**TASK ITEM:** Return all lines in the material below that contain "pour".

^^^^

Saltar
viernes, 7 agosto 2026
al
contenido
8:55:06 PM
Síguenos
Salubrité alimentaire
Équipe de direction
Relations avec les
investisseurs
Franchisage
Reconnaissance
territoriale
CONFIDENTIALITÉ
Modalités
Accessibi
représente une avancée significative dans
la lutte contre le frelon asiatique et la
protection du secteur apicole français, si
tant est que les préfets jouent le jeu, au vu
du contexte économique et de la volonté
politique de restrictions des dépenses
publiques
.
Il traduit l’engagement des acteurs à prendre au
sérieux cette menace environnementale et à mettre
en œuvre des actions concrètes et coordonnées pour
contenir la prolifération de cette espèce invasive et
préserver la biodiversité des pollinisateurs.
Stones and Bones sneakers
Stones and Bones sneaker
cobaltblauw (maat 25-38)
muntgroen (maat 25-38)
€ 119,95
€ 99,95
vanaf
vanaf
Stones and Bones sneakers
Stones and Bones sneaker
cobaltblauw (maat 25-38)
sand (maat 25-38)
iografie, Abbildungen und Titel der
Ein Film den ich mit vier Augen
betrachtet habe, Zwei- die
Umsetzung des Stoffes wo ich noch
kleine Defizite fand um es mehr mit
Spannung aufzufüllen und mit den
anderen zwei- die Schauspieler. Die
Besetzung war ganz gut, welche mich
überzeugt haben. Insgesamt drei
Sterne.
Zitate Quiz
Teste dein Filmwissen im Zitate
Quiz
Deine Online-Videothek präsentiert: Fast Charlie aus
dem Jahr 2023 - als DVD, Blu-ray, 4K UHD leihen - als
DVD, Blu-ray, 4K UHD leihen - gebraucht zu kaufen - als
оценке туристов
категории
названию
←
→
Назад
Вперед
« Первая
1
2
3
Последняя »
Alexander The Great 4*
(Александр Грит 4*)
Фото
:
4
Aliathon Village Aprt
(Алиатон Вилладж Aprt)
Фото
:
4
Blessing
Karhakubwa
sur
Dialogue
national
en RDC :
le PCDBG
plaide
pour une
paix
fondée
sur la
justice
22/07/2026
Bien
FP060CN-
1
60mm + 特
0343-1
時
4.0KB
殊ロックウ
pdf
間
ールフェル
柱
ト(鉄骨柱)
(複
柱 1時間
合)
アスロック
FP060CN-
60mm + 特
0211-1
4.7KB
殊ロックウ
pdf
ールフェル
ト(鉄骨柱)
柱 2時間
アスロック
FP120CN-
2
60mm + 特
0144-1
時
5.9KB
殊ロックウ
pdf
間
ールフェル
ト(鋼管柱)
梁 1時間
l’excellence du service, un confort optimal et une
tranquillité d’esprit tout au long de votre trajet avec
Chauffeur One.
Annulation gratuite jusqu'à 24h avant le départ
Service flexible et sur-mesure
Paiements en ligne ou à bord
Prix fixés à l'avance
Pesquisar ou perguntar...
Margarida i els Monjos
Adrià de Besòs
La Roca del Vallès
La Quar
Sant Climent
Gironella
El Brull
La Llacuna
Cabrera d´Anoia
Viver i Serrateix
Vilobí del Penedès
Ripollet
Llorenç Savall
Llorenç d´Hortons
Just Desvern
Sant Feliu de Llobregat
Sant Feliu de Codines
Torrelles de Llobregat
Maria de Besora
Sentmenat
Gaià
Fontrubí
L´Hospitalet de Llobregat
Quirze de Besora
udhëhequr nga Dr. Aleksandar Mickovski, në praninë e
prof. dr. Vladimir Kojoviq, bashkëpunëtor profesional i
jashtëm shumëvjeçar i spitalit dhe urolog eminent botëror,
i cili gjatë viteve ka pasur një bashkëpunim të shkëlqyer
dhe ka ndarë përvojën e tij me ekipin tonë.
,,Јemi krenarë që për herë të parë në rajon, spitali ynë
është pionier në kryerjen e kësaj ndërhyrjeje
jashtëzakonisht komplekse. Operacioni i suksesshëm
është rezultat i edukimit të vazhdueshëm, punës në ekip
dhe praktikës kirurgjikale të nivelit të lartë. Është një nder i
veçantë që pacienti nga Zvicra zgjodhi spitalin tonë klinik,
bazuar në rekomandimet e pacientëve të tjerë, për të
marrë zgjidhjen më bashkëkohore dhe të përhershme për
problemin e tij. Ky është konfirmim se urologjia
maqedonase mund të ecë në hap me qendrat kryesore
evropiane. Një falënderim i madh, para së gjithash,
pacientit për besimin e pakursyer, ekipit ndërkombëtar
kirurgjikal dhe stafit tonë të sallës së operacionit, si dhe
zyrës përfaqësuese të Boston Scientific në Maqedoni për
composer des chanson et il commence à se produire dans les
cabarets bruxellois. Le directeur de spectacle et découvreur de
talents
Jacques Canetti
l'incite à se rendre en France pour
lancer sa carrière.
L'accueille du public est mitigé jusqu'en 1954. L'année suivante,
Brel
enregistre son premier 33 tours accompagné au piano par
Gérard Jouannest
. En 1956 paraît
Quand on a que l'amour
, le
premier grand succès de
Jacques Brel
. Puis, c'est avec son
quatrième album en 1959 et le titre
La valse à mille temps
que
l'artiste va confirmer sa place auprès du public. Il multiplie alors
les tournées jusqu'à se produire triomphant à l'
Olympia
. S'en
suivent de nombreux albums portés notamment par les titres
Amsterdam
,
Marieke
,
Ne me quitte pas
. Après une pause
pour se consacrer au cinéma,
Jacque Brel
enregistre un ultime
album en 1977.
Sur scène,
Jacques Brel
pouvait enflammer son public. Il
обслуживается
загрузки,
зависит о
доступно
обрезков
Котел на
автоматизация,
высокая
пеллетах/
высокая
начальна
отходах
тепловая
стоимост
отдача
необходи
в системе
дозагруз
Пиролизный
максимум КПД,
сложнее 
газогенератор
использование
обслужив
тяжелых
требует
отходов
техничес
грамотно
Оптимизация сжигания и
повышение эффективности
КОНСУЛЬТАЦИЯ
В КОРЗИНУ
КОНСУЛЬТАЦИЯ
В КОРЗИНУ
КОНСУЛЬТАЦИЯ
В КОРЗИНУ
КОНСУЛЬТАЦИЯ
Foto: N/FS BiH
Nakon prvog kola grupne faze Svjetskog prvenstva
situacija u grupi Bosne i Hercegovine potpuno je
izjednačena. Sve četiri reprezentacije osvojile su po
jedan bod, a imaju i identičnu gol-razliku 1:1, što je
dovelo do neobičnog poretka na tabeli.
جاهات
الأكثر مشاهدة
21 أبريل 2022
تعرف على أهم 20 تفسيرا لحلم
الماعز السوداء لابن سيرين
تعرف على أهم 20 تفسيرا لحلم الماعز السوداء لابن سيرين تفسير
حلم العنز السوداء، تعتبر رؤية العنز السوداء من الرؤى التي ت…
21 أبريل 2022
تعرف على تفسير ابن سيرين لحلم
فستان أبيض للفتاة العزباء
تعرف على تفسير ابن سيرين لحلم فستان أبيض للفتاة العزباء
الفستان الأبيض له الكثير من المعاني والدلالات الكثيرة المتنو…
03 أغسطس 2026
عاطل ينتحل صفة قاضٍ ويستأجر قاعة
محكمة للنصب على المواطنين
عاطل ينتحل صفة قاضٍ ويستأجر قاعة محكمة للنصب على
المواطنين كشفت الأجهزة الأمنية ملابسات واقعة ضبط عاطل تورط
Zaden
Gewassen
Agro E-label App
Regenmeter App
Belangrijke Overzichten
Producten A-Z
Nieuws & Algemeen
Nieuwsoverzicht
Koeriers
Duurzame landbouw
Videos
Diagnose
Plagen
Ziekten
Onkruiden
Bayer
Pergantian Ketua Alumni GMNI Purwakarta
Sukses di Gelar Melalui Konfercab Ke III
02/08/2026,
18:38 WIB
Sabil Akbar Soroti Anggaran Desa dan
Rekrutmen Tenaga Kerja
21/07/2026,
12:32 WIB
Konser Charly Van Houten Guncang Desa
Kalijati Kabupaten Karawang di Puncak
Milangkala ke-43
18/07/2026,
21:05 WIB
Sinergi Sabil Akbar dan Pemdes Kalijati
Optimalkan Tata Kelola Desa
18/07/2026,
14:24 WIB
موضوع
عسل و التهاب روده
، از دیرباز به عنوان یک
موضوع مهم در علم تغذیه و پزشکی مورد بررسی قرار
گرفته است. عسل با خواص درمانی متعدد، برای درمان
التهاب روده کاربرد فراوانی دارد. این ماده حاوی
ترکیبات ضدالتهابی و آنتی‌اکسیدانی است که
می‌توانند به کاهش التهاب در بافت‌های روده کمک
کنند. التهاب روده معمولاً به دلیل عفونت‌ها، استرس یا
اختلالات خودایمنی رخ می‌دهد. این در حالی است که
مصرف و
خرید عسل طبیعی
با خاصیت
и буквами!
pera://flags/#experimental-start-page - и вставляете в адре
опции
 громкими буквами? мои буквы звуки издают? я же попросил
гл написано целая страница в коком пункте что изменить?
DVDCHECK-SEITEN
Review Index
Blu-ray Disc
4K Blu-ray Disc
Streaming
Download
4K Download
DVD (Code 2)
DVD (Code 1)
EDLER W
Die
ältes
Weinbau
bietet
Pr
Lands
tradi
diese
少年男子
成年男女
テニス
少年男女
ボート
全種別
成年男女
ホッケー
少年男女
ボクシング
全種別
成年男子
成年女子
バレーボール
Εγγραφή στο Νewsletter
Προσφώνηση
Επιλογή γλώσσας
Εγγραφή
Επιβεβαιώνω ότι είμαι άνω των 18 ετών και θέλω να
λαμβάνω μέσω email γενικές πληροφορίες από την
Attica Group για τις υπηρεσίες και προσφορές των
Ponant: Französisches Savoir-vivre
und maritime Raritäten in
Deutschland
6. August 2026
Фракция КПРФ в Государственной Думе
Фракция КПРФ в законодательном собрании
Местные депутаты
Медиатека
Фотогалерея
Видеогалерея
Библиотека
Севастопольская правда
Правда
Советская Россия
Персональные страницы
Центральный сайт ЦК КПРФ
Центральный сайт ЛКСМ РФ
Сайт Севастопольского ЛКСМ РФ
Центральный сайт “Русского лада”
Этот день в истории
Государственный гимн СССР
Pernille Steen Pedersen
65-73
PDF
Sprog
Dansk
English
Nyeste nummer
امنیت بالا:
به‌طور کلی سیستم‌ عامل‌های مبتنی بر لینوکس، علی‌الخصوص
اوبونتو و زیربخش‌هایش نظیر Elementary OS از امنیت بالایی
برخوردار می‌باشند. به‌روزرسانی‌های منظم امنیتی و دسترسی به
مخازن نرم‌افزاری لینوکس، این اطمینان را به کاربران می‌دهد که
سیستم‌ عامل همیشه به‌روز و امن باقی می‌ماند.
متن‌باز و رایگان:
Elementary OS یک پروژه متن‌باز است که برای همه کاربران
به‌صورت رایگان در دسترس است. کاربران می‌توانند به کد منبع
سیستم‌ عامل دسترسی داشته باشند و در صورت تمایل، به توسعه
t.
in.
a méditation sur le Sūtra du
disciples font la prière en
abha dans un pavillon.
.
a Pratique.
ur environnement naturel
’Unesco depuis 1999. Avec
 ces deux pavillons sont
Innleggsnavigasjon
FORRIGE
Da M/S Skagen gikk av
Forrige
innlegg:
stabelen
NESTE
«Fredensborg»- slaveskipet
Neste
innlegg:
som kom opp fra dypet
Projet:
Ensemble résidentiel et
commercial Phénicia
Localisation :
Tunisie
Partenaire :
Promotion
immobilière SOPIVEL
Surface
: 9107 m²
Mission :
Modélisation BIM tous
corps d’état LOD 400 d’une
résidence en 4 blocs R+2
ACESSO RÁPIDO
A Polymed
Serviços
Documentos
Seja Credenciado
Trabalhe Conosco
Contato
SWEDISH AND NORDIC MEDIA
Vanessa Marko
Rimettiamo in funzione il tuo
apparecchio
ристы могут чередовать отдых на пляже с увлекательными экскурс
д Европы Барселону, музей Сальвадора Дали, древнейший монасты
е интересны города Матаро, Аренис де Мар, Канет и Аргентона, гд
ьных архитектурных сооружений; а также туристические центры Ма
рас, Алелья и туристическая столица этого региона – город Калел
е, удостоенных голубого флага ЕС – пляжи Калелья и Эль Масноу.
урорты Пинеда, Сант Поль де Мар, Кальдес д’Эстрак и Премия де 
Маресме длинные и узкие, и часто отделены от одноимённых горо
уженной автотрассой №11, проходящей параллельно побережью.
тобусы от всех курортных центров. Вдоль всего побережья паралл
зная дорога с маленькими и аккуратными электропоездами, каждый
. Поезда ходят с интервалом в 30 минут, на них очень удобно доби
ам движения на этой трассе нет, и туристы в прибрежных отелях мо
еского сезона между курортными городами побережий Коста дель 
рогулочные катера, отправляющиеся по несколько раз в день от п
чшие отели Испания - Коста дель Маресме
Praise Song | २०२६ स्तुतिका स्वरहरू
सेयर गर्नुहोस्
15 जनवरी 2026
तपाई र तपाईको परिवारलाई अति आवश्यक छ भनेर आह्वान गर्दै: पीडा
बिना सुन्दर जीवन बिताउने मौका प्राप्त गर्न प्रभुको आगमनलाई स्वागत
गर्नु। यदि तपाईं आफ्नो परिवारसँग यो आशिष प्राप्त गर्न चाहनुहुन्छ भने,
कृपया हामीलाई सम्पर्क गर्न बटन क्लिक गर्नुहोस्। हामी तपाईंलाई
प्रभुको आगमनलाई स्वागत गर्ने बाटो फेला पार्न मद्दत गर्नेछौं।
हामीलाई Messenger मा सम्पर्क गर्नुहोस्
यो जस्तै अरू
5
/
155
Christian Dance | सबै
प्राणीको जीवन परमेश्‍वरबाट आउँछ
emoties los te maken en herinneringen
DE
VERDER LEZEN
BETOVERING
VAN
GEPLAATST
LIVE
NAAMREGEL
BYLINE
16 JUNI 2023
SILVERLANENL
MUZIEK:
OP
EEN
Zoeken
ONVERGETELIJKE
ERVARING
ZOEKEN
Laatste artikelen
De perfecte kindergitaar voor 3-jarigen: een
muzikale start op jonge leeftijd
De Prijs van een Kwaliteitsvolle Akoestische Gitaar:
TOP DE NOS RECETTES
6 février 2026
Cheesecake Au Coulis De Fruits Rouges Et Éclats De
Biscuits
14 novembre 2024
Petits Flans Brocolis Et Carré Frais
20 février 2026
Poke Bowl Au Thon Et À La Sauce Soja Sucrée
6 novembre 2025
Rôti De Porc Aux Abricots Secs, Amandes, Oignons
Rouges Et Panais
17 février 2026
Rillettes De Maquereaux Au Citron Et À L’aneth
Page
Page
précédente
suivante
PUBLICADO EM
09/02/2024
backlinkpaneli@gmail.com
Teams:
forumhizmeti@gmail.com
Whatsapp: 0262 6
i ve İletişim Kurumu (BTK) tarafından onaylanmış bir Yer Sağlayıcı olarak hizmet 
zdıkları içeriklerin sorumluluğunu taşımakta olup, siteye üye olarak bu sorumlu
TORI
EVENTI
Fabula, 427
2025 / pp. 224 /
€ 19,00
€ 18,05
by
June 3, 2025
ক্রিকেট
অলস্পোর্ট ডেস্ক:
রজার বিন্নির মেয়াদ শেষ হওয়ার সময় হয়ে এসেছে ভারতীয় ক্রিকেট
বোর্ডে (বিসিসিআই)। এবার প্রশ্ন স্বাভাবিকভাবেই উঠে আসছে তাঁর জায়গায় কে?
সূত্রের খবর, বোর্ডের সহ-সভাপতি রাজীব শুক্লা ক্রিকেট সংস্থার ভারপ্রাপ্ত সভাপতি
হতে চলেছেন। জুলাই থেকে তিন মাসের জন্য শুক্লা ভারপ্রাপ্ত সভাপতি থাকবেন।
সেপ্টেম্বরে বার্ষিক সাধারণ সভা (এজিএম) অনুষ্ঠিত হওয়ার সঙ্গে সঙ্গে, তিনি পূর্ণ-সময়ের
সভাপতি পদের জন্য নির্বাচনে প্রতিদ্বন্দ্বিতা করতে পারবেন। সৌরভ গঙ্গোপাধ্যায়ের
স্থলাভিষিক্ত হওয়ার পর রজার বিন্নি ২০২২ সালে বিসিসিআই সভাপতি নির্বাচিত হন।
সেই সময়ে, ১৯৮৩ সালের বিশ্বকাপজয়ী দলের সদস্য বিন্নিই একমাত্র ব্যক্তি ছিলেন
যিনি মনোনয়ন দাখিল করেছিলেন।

^^^^

**TASK ANSWER:**
en œuvre des actions concrètes et coordonnées pour
pour une
l'incite à se rendre en France pour
pour se consacrer au cinéma,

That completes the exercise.